Prima e dopo il fatidico crinale dell’ ‘89. Il tramonto di un impero sovietico talmente consunto da morire rassegnato ed impotente, quasi senza lamento, fatto salvo qualche rantolo, come se fosse consapevole che quella grigia agonia fosse, da tempo, nei presupposti del suo destino. E, sull’altro versante, un’alba che, immaginata radiosa, non ha mantenuto le promesse che sembrava portare in grembo.

La storia non è affatto finita ed oggi abbiamo l’impressione che, al contrario, si ritorca contro sé stessa. Come se non osasse affrontare l’incognita di una stagione davvero nuova e preferisse ritrarsi ed indugiare in quelle zone d’ombra del passato che abbiamo lasciato sopravvivere. Ancora una logica, pur rivisitata, ma ancora sostanzialmente “imperialista”, ad Occidente e ad Oriente, le “sfere di influenza”, la rincorsa alle fonti energetiche, la competizione esasperata nel campo delle tecnologie più sofisticate, la ricerca spasmodica di un prestigio, di un primato, di una ragione per prevalere sul “nemico”, la ricomparsa dei “nazionalismi”, una spaventosa condizione di disparità sociale che opprime vastissime aree di sottosviluppo.

Nelle pieghe di un mondo che ha subito la “globalizzazione” senza governarla, ne ha sofferto le criticità senza metterne a frutto le potenzialità, arroccato sugli spalti di una sfida d’altri tempi, è cresciuto quel terrorismo “fondamentalista” che ci aspetta al varco della trasformazioni che dobbiamo necessariamente affrontare. Dopo la pandemia, anzi ancora dentro questo asfissiante tunnel, la guerra.

E’ difficile sottrarsi all’ impressione che l’umanità si stia avvicinando ad un valico della sua storia, come se, forse mai quanto ora, il suo destino fosse rimesso nelle sue mani.

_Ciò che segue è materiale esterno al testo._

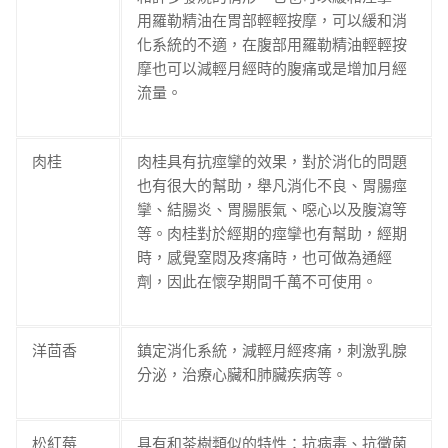
用羅勒精油在胃部輕輕按摩，可以緩和消
化系統的不適，在腹部用羅勒精油輕輕按
摩也可以減輕月經時的腹痛或是增加月經
流量。
肉桂
肉桂具有抗痙攣的效果，對於消化的問題
也有很大的幫助，舉凡消化不良、胃腸痙
攣、結腸炎、胃腸脹氣、噁心以及腹瀉等
等。肉桂對於經期的痙攣也有幫助，經期
時，感覺窒悶及疼痛時，也可做為通經
劑，因此在懷孕期間千萬不可使用。
洋茴香
鎮定消化系統，減輕月經疼痛，刺激乳腺
分泌，治療心臟和肺臟疾病等。
松紅莓
具有和茶樹類似的特性：抗病毒、抗黴菌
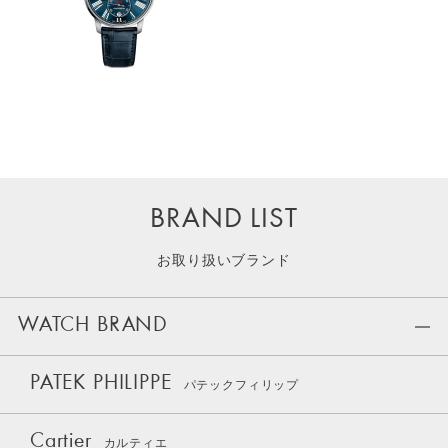
BRAND LIST
お取り扱いブランド
WATCH BRAND
PATEK PHILIPPE
パテックフィリップ
Cartier
カルティエ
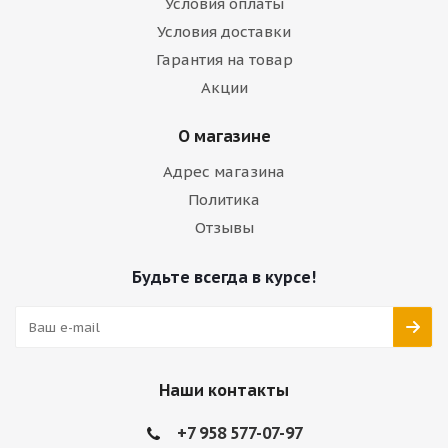
Условия оплаты
Условия доставки
Гарантия на товар
Акции
О магазине
Адрес магазина
Политика
Отзывы
Будьте всегда в курсе!
Наши контакты
+7 958 577-07-97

Le democrazie e le autocrazie, l’Occidente e l’Oriente che, anziché riconoscersi reciprocamente e fecondarsi l’un l’altro, secondo l’invito di Papa Francesco, rischiano di avviarsi ad uno scontro fatale.

Chi è in grado di farsi carico di quella “architettura” della pace di cui parla la “Fratelli tutti” ed anche le pagine di “Politica Insieme” ci hanno ricordato ieri (CLICCA QUI)?

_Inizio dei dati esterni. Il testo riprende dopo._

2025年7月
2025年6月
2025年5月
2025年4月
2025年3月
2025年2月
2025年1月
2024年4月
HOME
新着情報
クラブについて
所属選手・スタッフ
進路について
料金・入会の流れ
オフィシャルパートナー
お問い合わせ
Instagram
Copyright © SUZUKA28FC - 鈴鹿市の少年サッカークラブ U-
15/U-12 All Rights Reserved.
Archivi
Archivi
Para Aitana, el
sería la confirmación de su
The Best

A qualcuno potrebbe sembrare, soprattutto di questi tempi, addirittura irritante o irridente e repulsivo, il fatto di ricordare che spetta, anzitutto, ad una politica che sappia riscattare l’orgoglio della sua funzione e sappia, oltre ogni apparenza, continuare a credere in sé stessa. Le più nobili aspirazioni alla pace rischiano, per quanto siano illuminanti, di ristagnare e poi via via scivolare nell’utopia, se non concepiamo la pace come progetto politico ardito, coraggioso, complesso, a suo modo sempre incompiuto, ma costantemente da comporre, come uno sterminato puzzle, pezzo su pezzo, secondo un disegno ideale che resista alla tentazione della sfiducia.

Sono le carenze, l’inettitudine della politica, gli spazi che il suo ritrarsi regala ad altri ordini di potere che hanno sfilato i fiori dai cannoni per rimetterci proiettili e granate.